Cultura e green economy Uno dei temi cari al sindaco Matteo Renzi è quello della green economy. Dunque, subito incentivi all’uso delle energie rinnovabili, non solo per «l’installazione di impianti ma anche per la ricerca e la creazione di una filiera industriale». Tutte le amministrazioni pubbliche devono poi essere obbligate ad acquistare solo auto a basso consumo. Sul tema della cultura, obbligatoriamente il governo deve investire l’equivalente dell’!% del Pil e tutti i contributi alla cultura devono essere defiscalizzati.
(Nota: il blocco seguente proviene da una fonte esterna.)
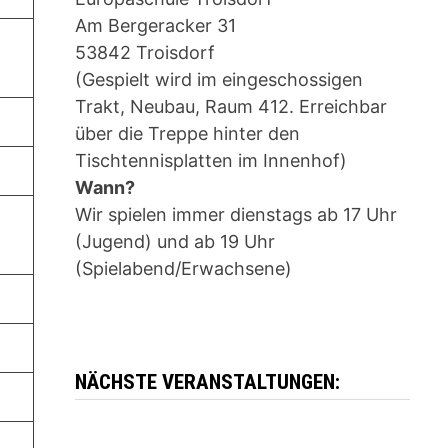
Am Bergeracker 31
53842 Troisdorf
(Gespielt wird im eingeschossigen
Trakt, Neubau, Raum 412. Erreichbar
über die Treppe hinter den
Tischtennisplatten im Innenhof)
Wann?
Wir spielen immer dienstags ab 17 Uhr
(Jugend) und ab 19 Uhr
(Spielabend/Erwachsene)
NÄCHSTE VERANSTALTUNGEN:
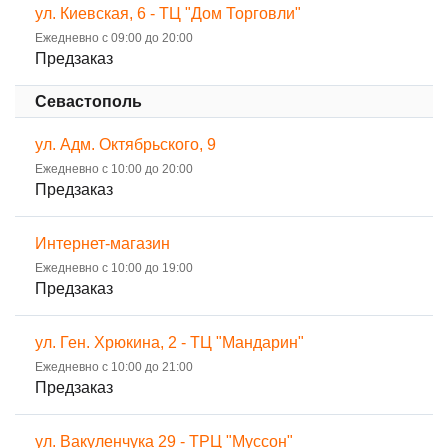
ул. Киевская, 6 - ТЦ "Дом Торговли"
Ежедневно с 09:00 до 20:00
Предзаказ
Севастополь
ул. Адм. Октябрьского, 9
Ежедневно с 10:00 до 20:00
Предзаказ
Интернет-магазин
Ежедневно с 10:00 до 19:00
Предзаказ
ул. Ген. Хрюкина, 2 - ТЦ "Мандарин"
Ежедневно с 10:00 до 21:00
Предзаказ
ул. Вакуленчука 29 - ТРЦ "Муссон"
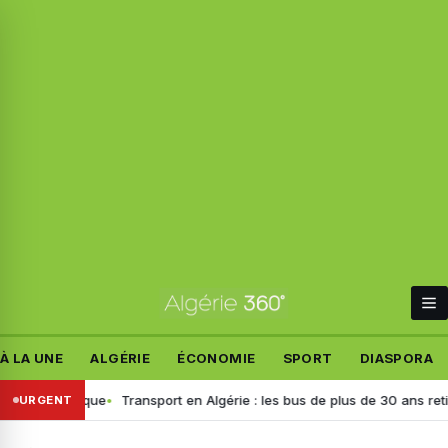
À LA UNE
ALGÉRIE
ÉCONOMIE
SPORT
DIASPORA
e polémique
Transport en Algérie : les bus de plus de 30 ans retirés, v
URGENT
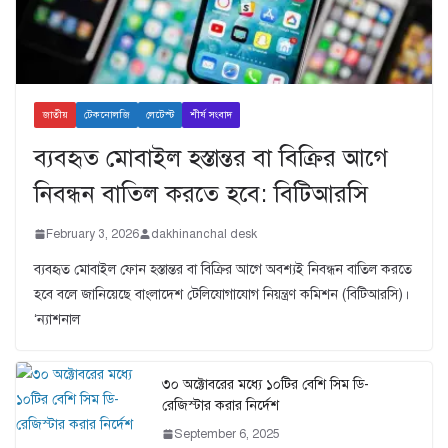
জাতীয়
টেকনোলজি
লেটেস্ট
শীর্ষ সংবাদ
ব্যবহৃত মোবাইল হস্তান্তর বা বিক্রির আগে
নিবন্ধন বাতিল করতে হবে: বিটিআরসি
February 3, 2026
dakhinanchal desk
ব্যবহৃত মোবাইল ফোন হস্তান্তর বা বিক্রির আগে অবশ্যই নিবন্ধন বাতিল করতে
হবে বলে জানিয়েছে বাংলাদেশ টেলিযোগাযোগ নিয়ন্ত্রণ কমিশন (বিটিআরসি)।
‘ন্যাশনাল
৩০ অক্টোবরের মধ্যে ১০টির বেশি সিম ডি-
রেজিস্টার করার নির্দেশ
September 6, 2025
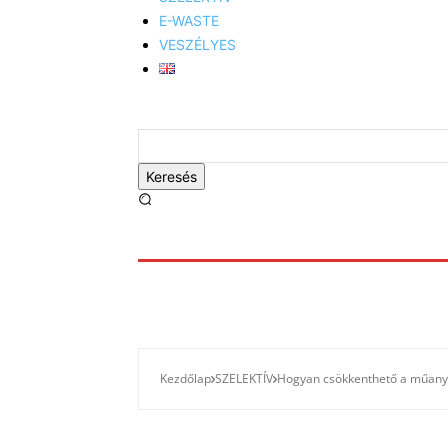
E-WASTE
VESZÉLYES
Keresés
Kezdőlap
SZELEKTÍV
Hogyan csökkenthető a műany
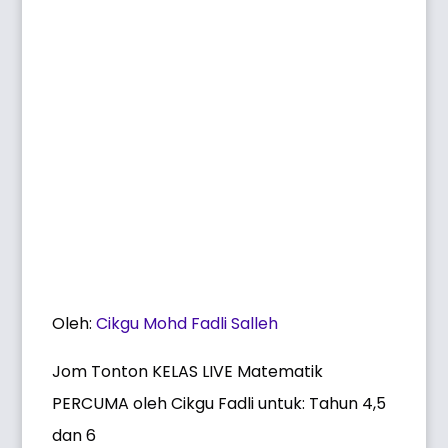
Oleh:
Cikgu Mohd Fadli Salleh
Jom Tonton KELAS LIVE Matematik
PERCUMA oleh Cikgu Fadli untuk: Tahun 4,5
dan 6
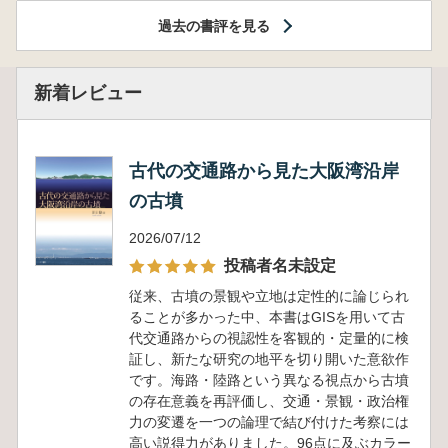
過去の書評を見る
新着レビュー
古代の交通路から見た大阪湾沿岸
の古墳
2026/07/12
投稿者名未設定
従来、古墳の景観や立地は定性的に論じられ
ることが多かった中、本書はGISを用いて古
代交通路からの視認性を客観的・定量的に検
証し、新たな研究の地平を切り開いた意欲作
です。海路・陸路という異なる視点から古墳
の存在意義を再評価し、交通・景観・政治権
力の変遷を一つの論理で結び付けた考察には
高い説得力がありました。96点に及ぶカラー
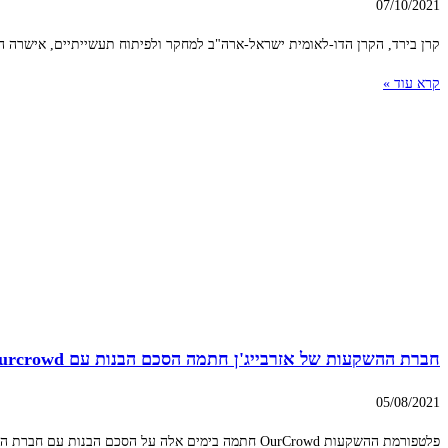
07/10/2021
קרן בירד, הקרן הדו-לאומית ישראל-ארה"ב למחקר ולפיתוח תעשייתיים, אישרה ה
קרא עוד »
חברת ההשקעות של אזרבייג'ן חתמה הסכם הבנות עם Ourcrowd
05/08/2021
פלטפורמת ההשקעות OurCrowd חתמה בימים אלה על הסכם הבנות עם חברת ההשקעות של אזרבייג'ן (AIC), המיוצגת על ידי היו"ר שלה, שר הכלכלה של אזרבייג'ן, מיכאיל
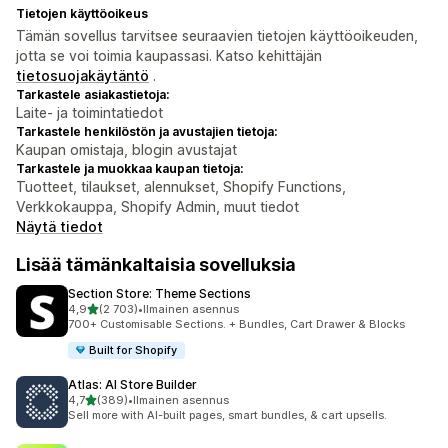
Tietojen käyttöoikeus
Tämän sovellus tarvitsee seuraavien tietojen käyttöoikeuden,
jotta se voi toimia kaupassasi. Katso kehittäjän
tietosuojakäytäntö
.
Tarkastele asiakastietoja:
Laite- ja toimintatiedot
Tarkastele henkilöstön ja avustajien tietoja:
Kaupan omistaja, blogin avustajat
Tarkastele ja muokkaa kaupan tietoja:
Tuotteet, tilaukset, alennukset, Shopify Functions,
Verkkokauppa, Shopify Admin, muut tiedot
Näytä tiedot
Lisää tämänkaltaisia sovelluksia
Section Store: Theme Sections
/ 5 tähteä
4,9
(2 703)
•
Ilmainen asennus
2703 arvostelua yhteensä
700+ Customisable Sections. + Bundles, Cart Drawer & Blocks
Built for Shopify
Atlas: AI Store Builder
/ 5 tähteä
4,7
(389)
•
Ilmainen asennus
389 arvostelua yhteensä
Sell more with AI-built pages, smart bundles, & cart upsells.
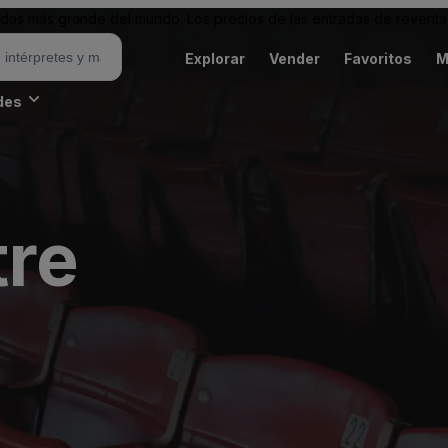
as más grande del mundo. Los precios de las entradas de reventa 
Explorar
Vender
Favoritos
M
des
tre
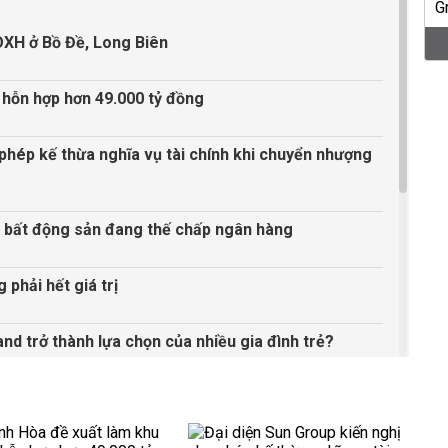
OXH ở Bồ Đề, Long Biên
 hỗn hợp hơn 49.000 tỷ đồng
 phép kế thừa nghĩa vụ tài chính khi chuyển nhượng
 bất động sản đang thế chấp ngân hàng
phải hết giá trị
nd trở thành lựa chọn của nhiều gia đình trẻ?
ai 3 xuyên khu đô thị TP HCM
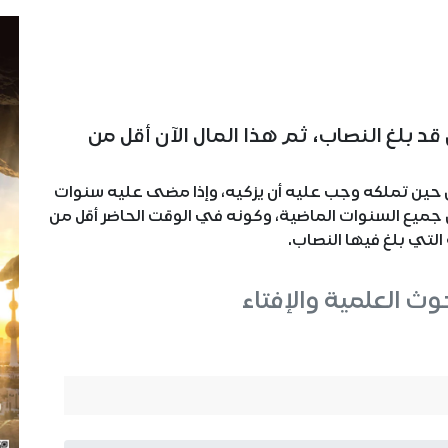
قد بلغ النصاب، ثم هذا المال الآن أقل من
من حين تملكه وجب عليه أن يزكيه، وإذا مضى عليه سنوات
ن جميع السنوات الماضية، وكونه في الوقت الحاضر أقل من
التي بلغ فيها النصاب.
حوث العلمية والإفتاء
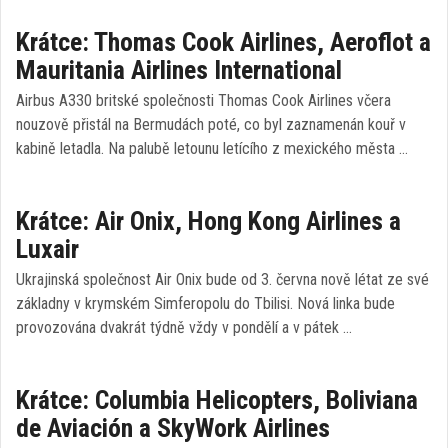
Krátce: Thomas Cook Airlines, Aeroflot a
Mauritania Airlines International
Airbus A330 britské společnosti Thomas Cook Airlines včera
nouzově přistál na Bermudách poté, co byl zaznamenán kouř v
kabině letadla. Na palubě letounu letícího z mexického města …
Krátce: Air Onix, Hong Kong Airlines a
Luxair
Ukrajinská společnost Air Onix bude od 3. června nově létat ze své
základny v krymském Simferopolu do Tbilisi. Nová linka bude
provozována dvakrát týdně vždy v pondělí a v pátek …
Krátce: Columbia Helicopters, Boliviana
de Aviación a SkyWork Airlines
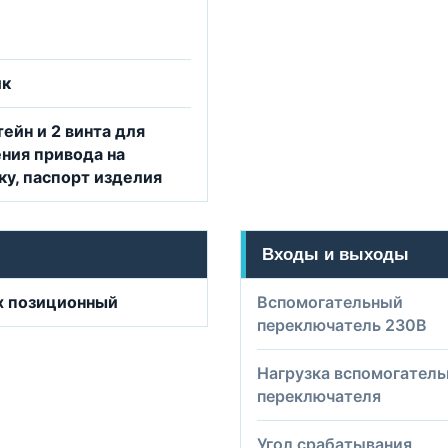
ик
ейн и 2 винта для
ния привода на
ку, паспорт изделия
Входы и выходы
х позиционный
Вспомогательный
переключатель 230B
Нагрузка вспомогатель
переключателя
Угол срабатывания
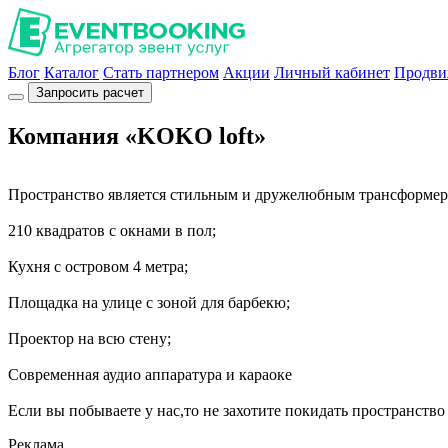
Блог
Каталог
Стать партнером
Акции
Личный кабинет
Продви
Запросить расчет
Компания «KOKO loft»
Пространство является стильным и дружелюбным трансформер
210 квадратов с окнами в пол;
Кухня с островом 4 метра;
Площадка на улице с зоной для барбекю;
Проектор на всю стену;
Современная аудио аппаратура и караоке
Если вы побываете у нас,то не захотите покидать пространство
Реклама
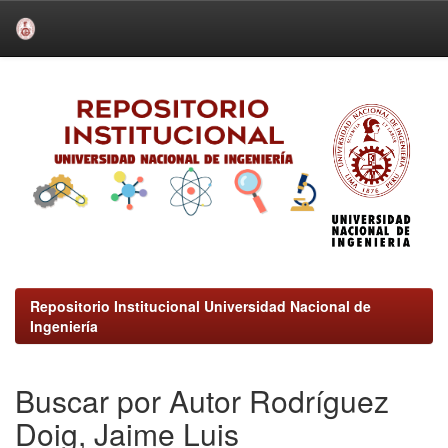
Skip
navigation
Repositorio Institucional Universidad Nacional de
Ingeniería
Buscar por Autor Rodríguez
Doig, Jaime Luis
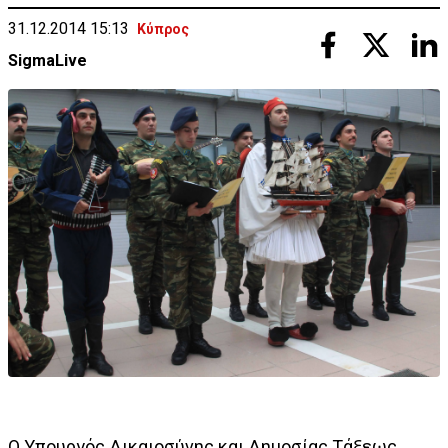
31.12.2014 15:13
Κύπρος
SigmaLive
Ο Υπουργός Δικαιοσύνης και Δημοσίας Τάξεως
Attualmente i musei non hanno autonomia rispetto al ministero dei beni culturali, secondo il documento del Big Bang ogni museo deve poter rappresentare un’unità economica, quindi raccogliere gli introiti dei biglietti e pagare le spese di gestione, riconoscendo una royalty al ministero.
Giovani e unioni civili Il capitolo si intitola «Dare un futuro a tutti». E non a caso i punti fanno riferimento proprio ai giovani. Si prevede il diritto di voto a 16 anni e l’introduzine di un contratto di lavoro per studenti, con un massimo di 32 ore al mese, un minimo salariale e l’assegnazione di crediti formativi. Su modello spagnolo si vogliono anche istituire gli affitti di emancipazione per i giovani che escono di casa e premi ai laureati meritevoli. Il punto 89 pensa di regolamentare anche il riconoscimento delle coppie per farsì che ciascun convinvente possa beneficiare dell’assicurazione sull malattia del compagno e pari diritti al matrimonio in tema di cittadinanza. Infine si prevede un tempo di servizio civile obbligatorio, della durata di 3 o 6 mesi.